5. Casey

Chapter Five

CASEY

Every time I remembered that I wanted to get the whole story about Leo from Janet, she wasn’t there, or the café was busy. All the while, I scolded myself for being so curious.

Even more ridiculous was the fake engagement therapy situation I’d created out of stupid panic. Ever since I’d dragged Leo into that, I’d realized how stupid it was. I could’ve just kept on lying to my mother and pretending I was engaged. No one else needed to know. I also could’ve told her the truth. Except the truth felt way too complicated.

Before our next appointment approached, I realized I didn’t even have Leo’s phone number to confirm. He came in for coffee on the regular, but it was always busy and I was embarrassed to ask him about it. I didn’t want to seem desperate.

You’re worrying a lot about feeling desperate , my critical mind taunted me.

“Shut up,” I muttered under my breath.

The night before our appointment, I got a little reminder on my phone. As if on cue, my mother called me. While I didn’t have much trouble ignoring texts and calls from Nathaniel, I couldn’t ignore my mother. I loved her, even though there was a tangled, messy secret between us.

“Hi, Mom!” I injected as much cheer as I could into my voice.

“Hey, sugar,” she said in her light southern drawl. “Are you ready to come home yet?”

I cleared my throat. My heart thumped through several achy beats.

“I don’t think so, Mom. You know that I always wanted to come to Alaska. I love it here.”

Alaska was the last stop in my journey of flight away from my old life and the pain I left behind. This journey had initially started when I felt buried under grief after my sister died. I needed to be somewhere, anywhere, away from a place that reminded me of her every day.

About a year ago, I learned the whole truth about the path that led to her death. I didn’t know why, but after I left, my mom got it in her head that if I fell in love with Nathaniel, the son of their closest friends and neighbors, I’d come home. They missed me and she was casting about for a reason for me to come back. It didn’t help at all that Nathaniel went along with this asinine idea.

Whenever she brought him up, I would hedge. I’d never been interested in him. It went from not being interested to a burning hatred and fear. I was afraid because I recognized how evil he was. He also knew what I knew now. So, I made up a fiancé and cast my sights on Alaska. It had always been a place I wanted to visit, but it became the place for me to escape, to create enough distance.

I’d stopped in Willow Brook that night because I was tired. I wasn’t even sure I was going to stay here. Janet made it all possible.

“Are you sure?” my mom prompted.

“Mom, I love Alaska. Leo and I are really happy here.” Okay, that was only half a lie.

“Nathaniel is willing to wait for you. It would make everyone so happy for you to come home,” she pressed.

I gritted my teeth. “Mom, that’s not going to happen. I’m in love with Leo. I’m humoring you and we’re seeing a couples therapist before we plan the wedding.”

For fuck’s sake. My lies were getting out of control. It was crazy enough I made up a fiancé and dragged him into a therapy session with me, but now I was pretending like we were about to plan a wedding. Oh. My. God. I figured I would humor my mom until I found a way to tell her what really happened.

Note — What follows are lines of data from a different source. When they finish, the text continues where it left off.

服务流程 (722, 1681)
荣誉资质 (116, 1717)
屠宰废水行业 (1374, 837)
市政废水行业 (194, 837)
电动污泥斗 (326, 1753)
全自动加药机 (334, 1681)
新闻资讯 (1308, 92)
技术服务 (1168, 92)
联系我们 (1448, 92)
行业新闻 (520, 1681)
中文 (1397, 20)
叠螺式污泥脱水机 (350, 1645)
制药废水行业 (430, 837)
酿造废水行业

I knew my parents were hurting. It almost felt as if I were betraying them deeply by not staying there. But I couldn’t. It reminded me too much of my sister and it always would.

My mother’s sigh was quick and sharp. “We would sure love to hear a little bit more about Leo. I wish I could understand why you were being so secretive about him.”

“Maybe because you want me to fall in love with someone else,” I said dryly. At least, I could be honest about that.

“Okay, okay.” My mother sounded resigned. I knew she wasn’t going to give up her hopes. Not until she heard the whole story, but that meant blowing up her life, and I really didn’t want to hurt her. I wanted to protect her from the painful truth.

“So, tell me how you are. Should be pretty hot there by now,” I said.

I managed to steer my mother onto updating me on all the things about her daily life. Although there was a part of my heart that would always hold memories of that small coastal town, I also understood life meant accepting change. I’d grown up in my childhood home with my sister and parents on one of the barrier islands in North Carolina. Storms upon more storms were driving the cost of living there up dramatically. My parents were in the process of preparing to move inland. As it was, their home had been renovated twice after nearly being destroyed in storms. Their pending move helped me feel less guilty about the fact that I never planned to live near there again.

Nathaniel’s parents lived next door. I didn’t like thinking about what he’d done to my sister. I shied away from it over and over. Lately, the news was filled with stories about accidental overdoses. That was technically how my sister died. It was only after Callie died that I learned Nathaniel had been her dealer. I was in possession of reams of texts and more about how he knew he had gotten her hooked, and he kept increasing the ketamine and fentanyl to keep her addicted because that meant more money for him. Until it killed her. I knew she wasn’t the only one.

I had to figure out how to make sure the people who contributed to my sister’s death could actually be held accountable. After that, I would tell my parents the whole story.